*** Opening of Available records ***

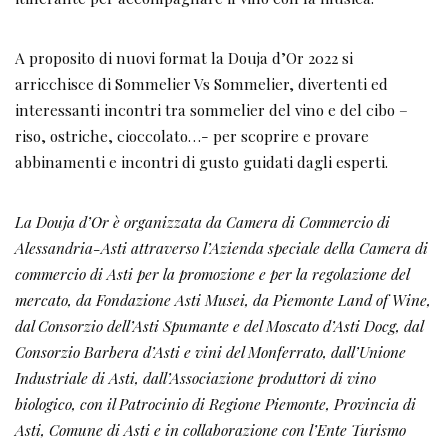
A proposito di nuovi format la Douja d’Or 2022 si
arricchisce di Sommelier Vs Sommelier, divertenti ed
interessanti incontri tra sommelier del vino e del cibo –
riso, ostriche, cioccolato…- per scoprire e provare
abbinamenti e incontri di gusto guidati dagli esperti.
La Douja d’Or è organizzata da Camera di Commercio di
Alessandria-Asti attraverso l’Azienda speciale della Camera di
commercio di Asti per la promozione e per la regolazione del
mercato, da Fondazione Asti Musei, da Piemonte Land of Wine,
dal Consorzio dell’Asti Spumante e del Moscato d’Asti Docg, dal
Consorzio Barbera d’Asti e vini del Monferrato, dall’Unione
Industriale di Asti, dall’Associazione produttori di vino
biologico, con il Patrocinio di Regione Piemonte, Provincia di
Asti, Comune di Asti e in collaborazione con l’Ente Turismo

*** Close of Available records ***

Problem description ▸ Your copy should restate every record word for word and contain no pictures.

Answer for the task ▸
A proposito di nuovi format la Douja d’Or 2022 si
arricchisce di Sommelier Vs Sommelier, divertenti ed
interessanti incontri tra sommelier del vino e del cibo –
riso, ostriche, cioccolato…- per scoprire e provare
abbinamenti e incontri di gusto guidati dagli esperti.
La Douja d’Or è organizzata da Camera di Commercio di
Alessandria-Asti attraverso l’Azienda speciale della Camera di
commercio di Asti per la promozione e per la regolazione del
mercato, da Fondazione Asti Musei, da Piemonte Land of Wine,
dal Consorzio dell’Asti Spumante e del Moscato d’Asti Docg, dal
Consorzio Barbera d’Asti e vini del Monferrato, dall’Unione
Industriale di Asti, dall’Associazione produttori di vino
biologico, con il Patrocinio di Regione Piemonte, Provincia di
Asti, Comune di Asti e in collaborazione con l’Ente Turismo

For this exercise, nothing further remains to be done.